> Work item:
These records contain pictures, which must be left out; copy exactly the lines from the one with "del libro, lo rendono purtroppo necessario." up to and including the one with "Over League".

+ + + + +

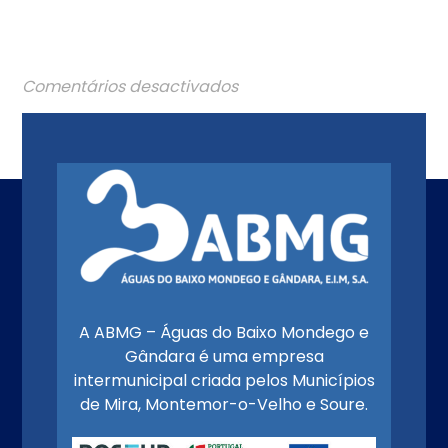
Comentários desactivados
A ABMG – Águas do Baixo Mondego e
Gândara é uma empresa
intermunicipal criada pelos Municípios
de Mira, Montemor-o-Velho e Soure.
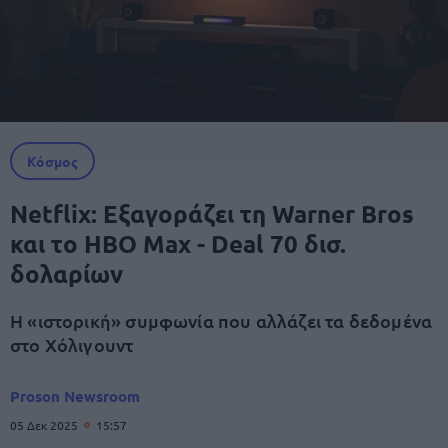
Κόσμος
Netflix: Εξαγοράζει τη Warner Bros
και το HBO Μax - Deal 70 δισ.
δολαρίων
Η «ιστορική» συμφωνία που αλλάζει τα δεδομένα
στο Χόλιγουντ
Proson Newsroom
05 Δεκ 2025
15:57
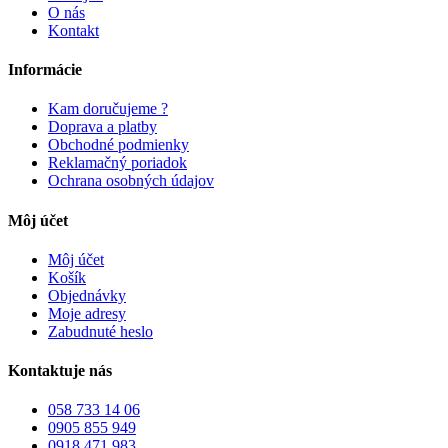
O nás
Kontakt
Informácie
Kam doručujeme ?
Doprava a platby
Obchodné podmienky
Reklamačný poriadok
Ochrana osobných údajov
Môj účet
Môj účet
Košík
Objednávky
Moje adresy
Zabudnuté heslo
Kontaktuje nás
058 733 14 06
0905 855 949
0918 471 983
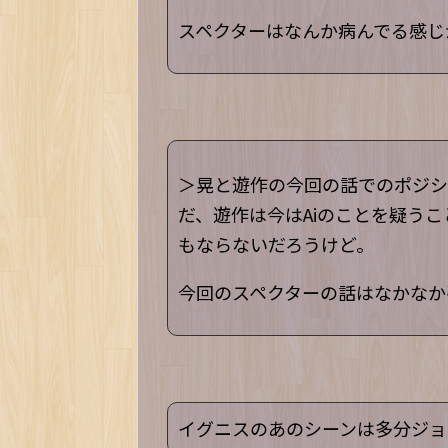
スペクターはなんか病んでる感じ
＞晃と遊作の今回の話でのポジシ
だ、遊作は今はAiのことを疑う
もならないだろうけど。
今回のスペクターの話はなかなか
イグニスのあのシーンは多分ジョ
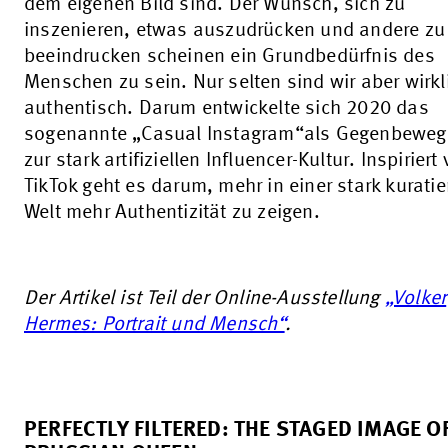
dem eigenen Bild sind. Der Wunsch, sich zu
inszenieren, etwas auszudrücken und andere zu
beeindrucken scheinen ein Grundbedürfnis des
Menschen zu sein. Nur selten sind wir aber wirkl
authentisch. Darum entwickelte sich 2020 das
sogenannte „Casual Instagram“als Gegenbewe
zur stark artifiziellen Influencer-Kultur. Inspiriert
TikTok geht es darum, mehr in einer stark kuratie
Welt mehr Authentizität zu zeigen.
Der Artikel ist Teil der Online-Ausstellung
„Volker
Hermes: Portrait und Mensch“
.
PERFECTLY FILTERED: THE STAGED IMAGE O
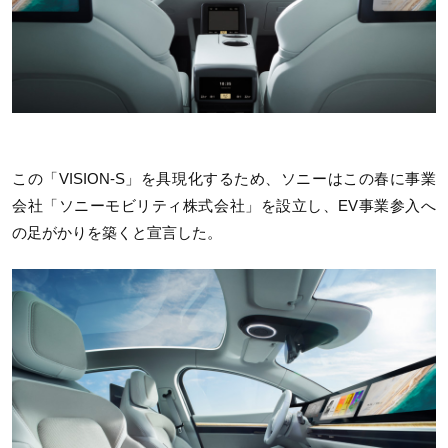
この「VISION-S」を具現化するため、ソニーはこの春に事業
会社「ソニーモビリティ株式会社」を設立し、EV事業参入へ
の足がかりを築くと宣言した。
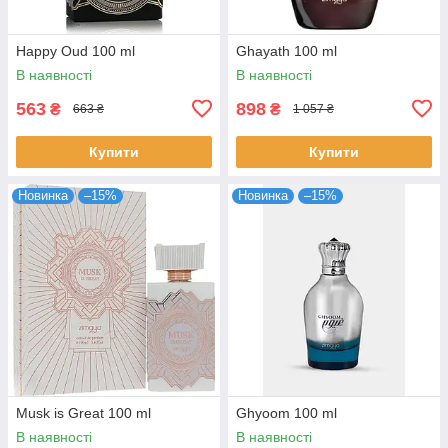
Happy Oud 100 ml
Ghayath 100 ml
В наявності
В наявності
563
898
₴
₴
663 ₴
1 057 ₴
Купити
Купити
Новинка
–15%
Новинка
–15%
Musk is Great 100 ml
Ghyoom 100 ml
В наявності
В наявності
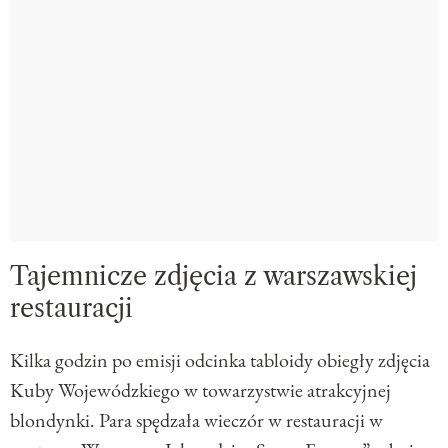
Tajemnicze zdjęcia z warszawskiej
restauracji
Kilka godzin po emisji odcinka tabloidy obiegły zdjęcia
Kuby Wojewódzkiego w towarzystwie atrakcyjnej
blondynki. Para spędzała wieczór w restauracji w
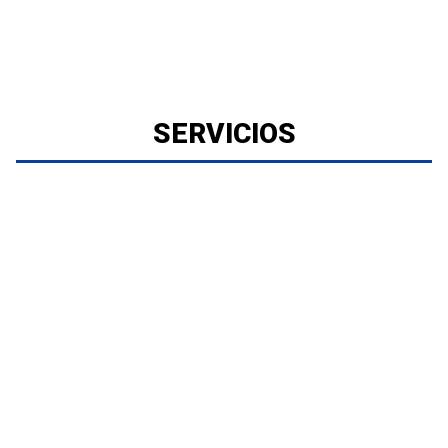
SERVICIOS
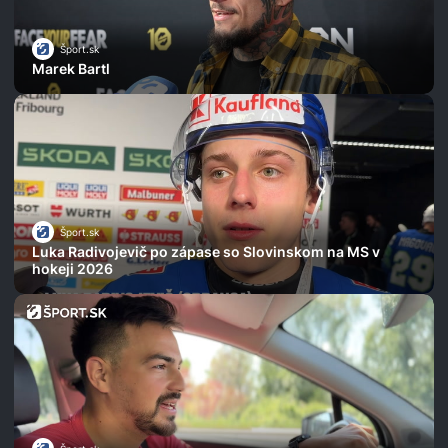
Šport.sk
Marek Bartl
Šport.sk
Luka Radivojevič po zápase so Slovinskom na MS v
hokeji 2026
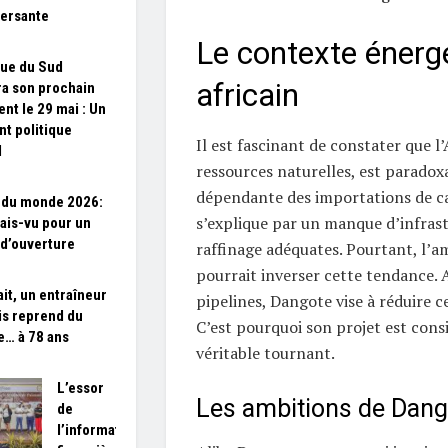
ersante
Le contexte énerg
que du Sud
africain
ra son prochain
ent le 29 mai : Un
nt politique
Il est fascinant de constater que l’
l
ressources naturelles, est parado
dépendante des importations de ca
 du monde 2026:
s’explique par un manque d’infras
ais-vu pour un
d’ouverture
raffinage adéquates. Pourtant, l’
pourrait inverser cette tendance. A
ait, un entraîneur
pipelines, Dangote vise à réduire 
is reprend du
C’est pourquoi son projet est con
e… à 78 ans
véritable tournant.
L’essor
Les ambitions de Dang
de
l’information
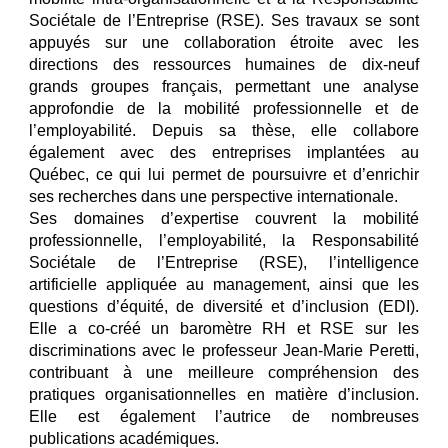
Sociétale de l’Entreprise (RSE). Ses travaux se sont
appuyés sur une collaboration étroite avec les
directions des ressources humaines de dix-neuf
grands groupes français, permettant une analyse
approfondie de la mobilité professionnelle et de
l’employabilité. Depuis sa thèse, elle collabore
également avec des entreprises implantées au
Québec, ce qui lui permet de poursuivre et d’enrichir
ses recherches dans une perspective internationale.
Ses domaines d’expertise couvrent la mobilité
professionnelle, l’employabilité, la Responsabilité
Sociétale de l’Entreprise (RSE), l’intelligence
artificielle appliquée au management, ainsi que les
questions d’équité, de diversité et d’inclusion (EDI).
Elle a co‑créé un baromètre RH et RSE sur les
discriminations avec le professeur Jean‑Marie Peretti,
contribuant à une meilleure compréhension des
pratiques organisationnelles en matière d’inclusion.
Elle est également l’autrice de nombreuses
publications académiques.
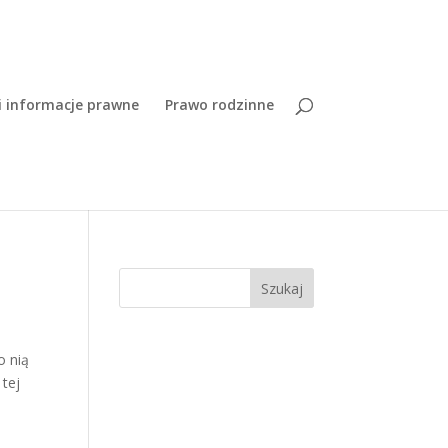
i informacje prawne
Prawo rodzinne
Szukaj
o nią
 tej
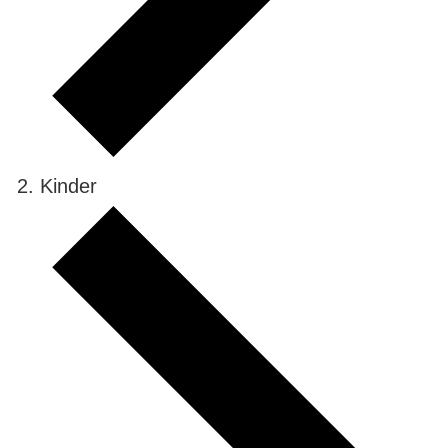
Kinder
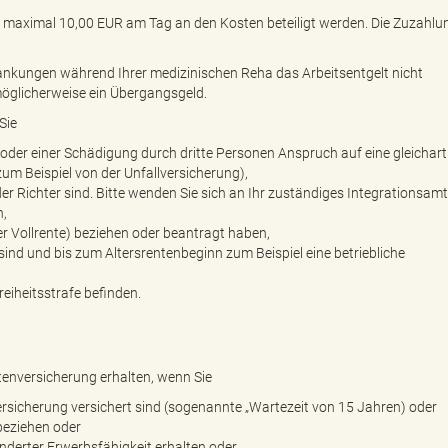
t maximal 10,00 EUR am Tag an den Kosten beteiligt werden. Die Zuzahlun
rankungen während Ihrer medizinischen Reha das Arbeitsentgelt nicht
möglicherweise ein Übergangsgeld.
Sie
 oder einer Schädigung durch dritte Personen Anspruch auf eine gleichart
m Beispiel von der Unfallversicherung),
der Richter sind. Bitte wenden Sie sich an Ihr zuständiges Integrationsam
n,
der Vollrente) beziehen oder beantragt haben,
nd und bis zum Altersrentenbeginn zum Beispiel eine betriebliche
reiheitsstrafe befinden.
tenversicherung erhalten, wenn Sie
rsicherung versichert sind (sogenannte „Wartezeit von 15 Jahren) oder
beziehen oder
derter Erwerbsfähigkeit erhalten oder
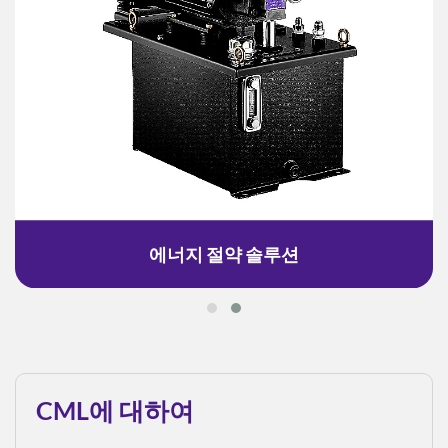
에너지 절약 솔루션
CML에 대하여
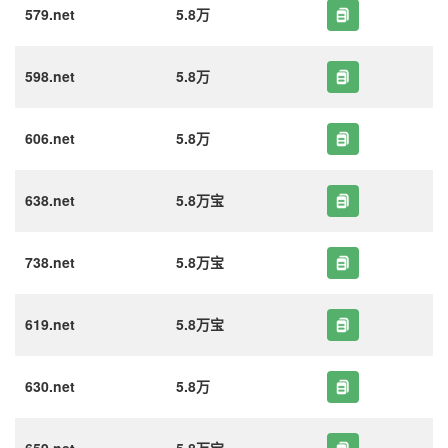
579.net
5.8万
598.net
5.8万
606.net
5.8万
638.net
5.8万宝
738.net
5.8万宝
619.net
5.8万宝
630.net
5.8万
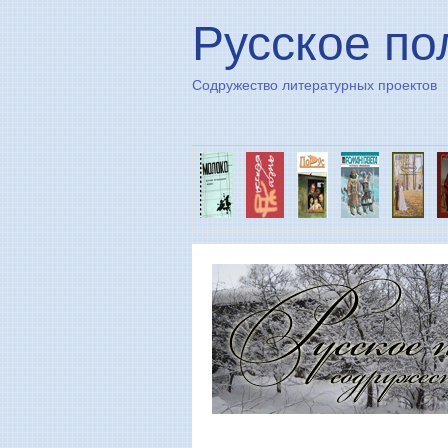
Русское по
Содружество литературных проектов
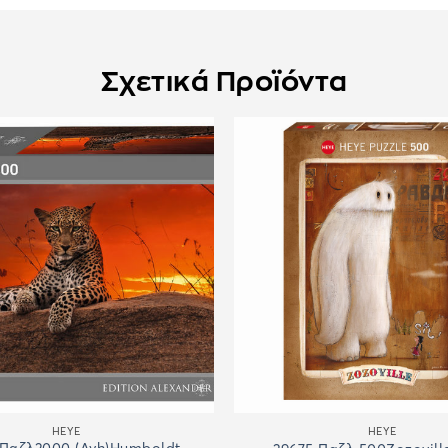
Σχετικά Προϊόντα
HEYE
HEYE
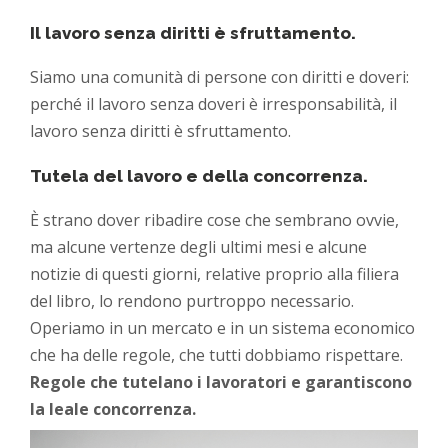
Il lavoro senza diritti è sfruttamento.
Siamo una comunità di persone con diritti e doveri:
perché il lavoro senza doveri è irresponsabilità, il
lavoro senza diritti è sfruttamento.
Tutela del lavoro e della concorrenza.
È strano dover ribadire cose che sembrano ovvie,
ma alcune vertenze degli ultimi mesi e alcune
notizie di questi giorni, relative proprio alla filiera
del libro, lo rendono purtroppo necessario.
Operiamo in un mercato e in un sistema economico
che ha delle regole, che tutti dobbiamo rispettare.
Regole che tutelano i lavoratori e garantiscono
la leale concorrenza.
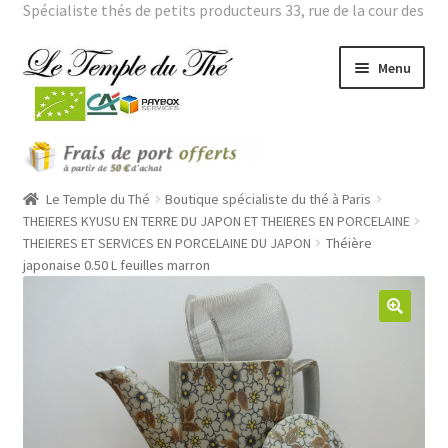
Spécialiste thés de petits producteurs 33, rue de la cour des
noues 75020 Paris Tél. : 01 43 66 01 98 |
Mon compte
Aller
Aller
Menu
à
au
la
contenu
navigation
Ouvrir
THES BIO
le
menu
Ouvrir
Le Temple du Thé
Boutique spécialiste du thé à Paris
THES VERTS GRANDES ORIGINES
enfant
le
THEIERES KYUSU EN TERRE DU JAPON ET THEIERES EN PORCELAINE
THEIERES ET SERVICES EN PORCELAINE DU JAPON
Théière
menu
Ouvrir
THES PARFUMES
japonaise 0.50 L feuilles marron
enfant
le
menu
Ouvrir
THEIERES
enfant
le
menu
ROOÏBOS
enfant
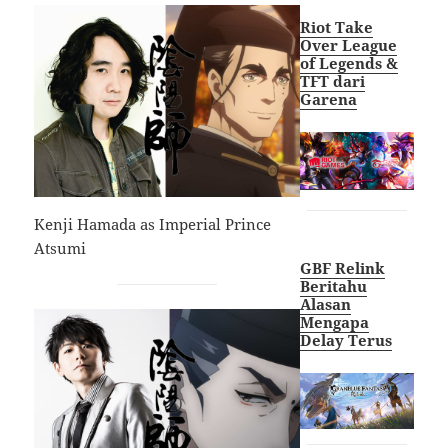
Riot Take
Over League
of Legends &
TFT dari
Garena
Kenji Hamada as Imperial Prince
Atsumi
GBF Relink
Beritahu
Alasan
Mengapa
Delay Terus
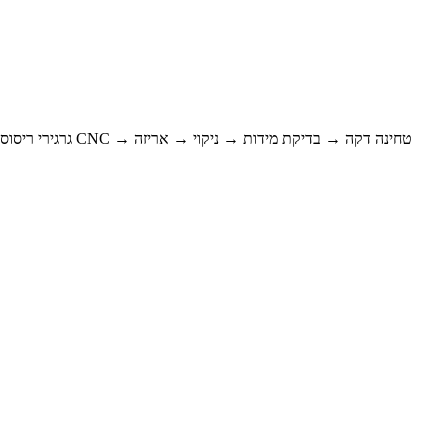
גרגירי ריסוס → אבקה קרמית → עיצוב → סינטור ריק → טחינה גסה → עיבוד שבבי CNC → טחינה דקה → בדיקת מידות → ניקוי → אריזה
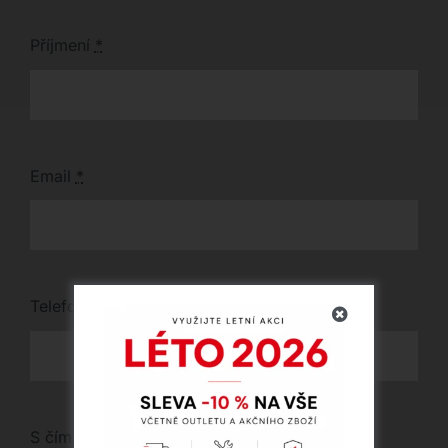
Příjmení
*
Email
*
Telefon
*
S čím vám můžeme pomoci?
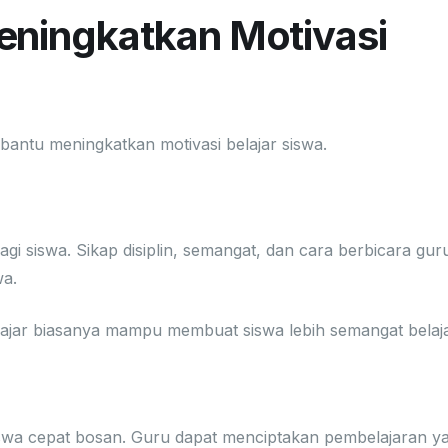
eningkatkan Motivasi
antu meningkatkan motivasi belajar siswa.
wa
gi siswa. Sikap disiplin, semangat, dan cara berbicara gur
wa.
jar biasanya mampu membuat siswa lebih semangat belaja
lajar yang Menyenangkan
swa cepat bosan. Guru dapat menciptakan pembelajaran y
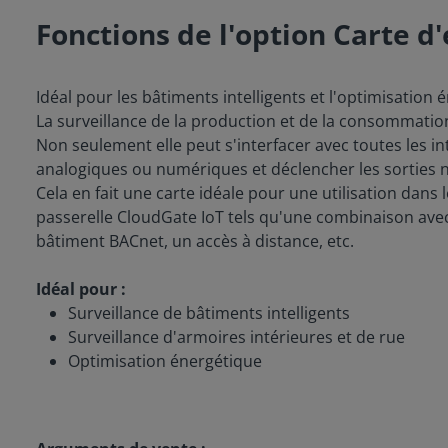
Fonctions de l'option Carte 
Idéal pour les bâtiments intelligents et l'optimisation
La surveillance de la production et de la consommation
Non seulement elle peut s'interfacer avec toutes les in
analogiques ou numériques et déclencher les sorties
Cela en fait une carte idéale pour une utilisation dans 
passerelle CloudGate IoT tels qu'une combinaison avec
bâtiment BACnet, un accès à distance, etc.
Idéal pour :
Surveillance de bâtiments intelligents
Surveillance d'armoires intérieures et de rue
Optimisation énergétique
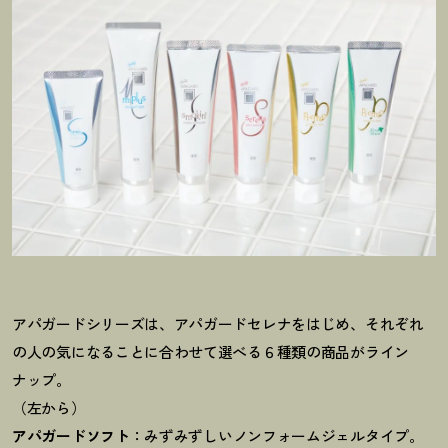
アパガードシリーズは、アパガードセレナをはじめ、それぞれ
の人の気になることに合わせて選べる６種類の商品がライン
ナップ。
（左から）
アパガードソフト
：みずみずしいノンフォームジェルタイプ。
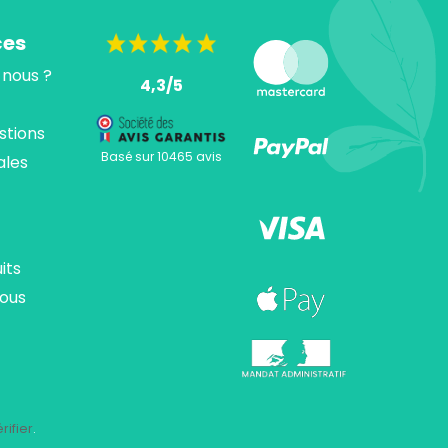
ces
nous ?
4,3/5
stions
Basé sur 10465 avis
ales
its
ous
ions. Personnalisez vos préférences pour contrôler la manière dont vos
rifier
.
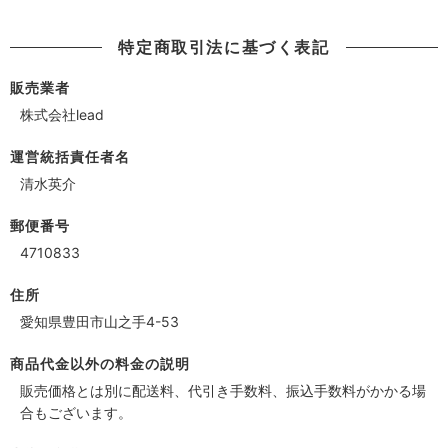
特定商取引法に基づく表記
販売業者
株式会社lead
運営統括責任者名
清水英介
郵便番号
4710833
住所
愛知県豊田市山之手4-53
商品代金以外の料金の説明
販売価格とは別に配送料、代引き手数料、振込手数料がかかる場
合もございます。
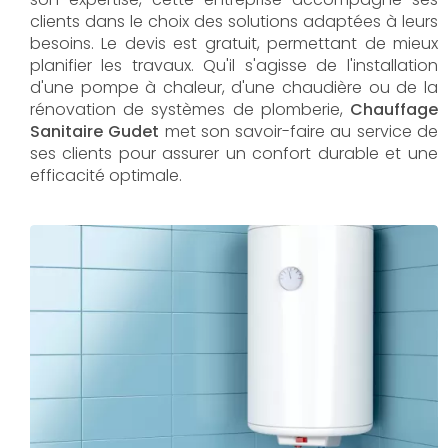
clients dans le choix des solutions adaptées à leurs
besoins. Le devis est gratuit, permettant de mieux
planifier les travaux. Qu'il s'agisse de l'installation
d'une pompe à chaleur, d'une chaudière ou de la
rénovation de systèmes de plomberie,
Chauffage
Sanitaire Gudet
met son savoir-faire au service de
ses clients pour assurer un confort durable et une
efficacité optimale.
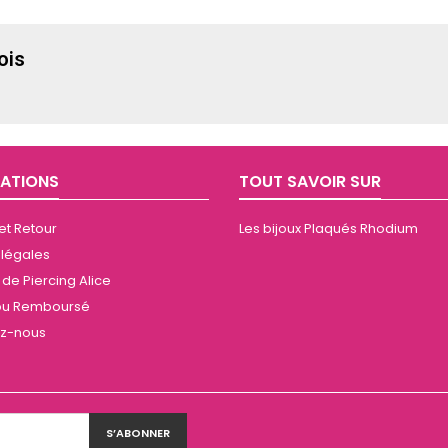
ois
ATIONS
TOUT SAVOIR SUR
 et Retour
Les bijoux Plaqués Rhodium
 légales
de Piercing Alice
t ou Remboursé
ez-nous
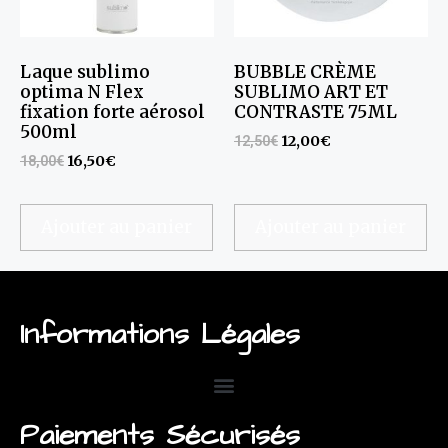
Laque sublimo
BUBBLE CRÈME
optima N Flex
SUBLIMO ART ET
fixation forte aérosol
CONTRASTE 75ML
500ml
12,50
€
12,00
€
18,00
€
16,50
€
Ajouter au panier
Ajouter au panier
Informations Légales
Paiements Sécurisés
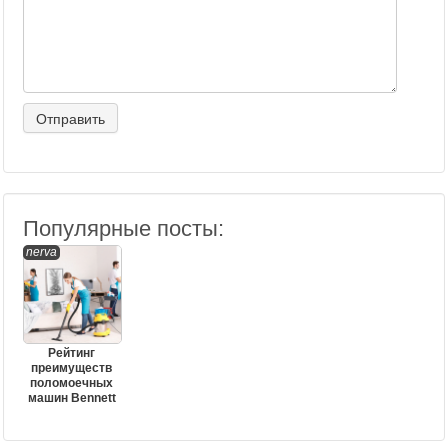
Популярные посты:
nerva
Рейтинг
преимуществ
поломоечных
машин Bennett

+ + + + +

> Solution below:
del libro, lo rendono purtroppo necessario.
Operiamo in un mercato e in un sistema economico
che ha delle regole, che tutti dobbiamo rispettare.
Regole che tutelano i lavoratori e garantiscono
la leale concorrenza.
Spécialiste thés de petits producteurs 33, rue de la cour des
noues 75020 Paris Tél. : 01 43 66 01 98 |
Mon compte
Aller
Aller
Menu
à
au
la
contenu
navigation
Ouvrir
THES BIO
le
menu
Ouvrir
Le Temple du Thé
Boutique spécialiste du thé à Paris
THES VERTS GRANDES ORIGINES
enfant
le
THEIERES KYUSU EN TERRE DU JAPON ET THEIERES EN PORCELAINE
THEIERES ET SERVICES EN PORCELAINE DU JAPON
Théière
menu
Ouvrir
THES PARFUMES
japonaise 0.50 L feuilles marron
enfant
le
menu
Ouvrir
THEIERES
enfant
le
menu
ROOÏBOS
enfant
Riot Take
Over League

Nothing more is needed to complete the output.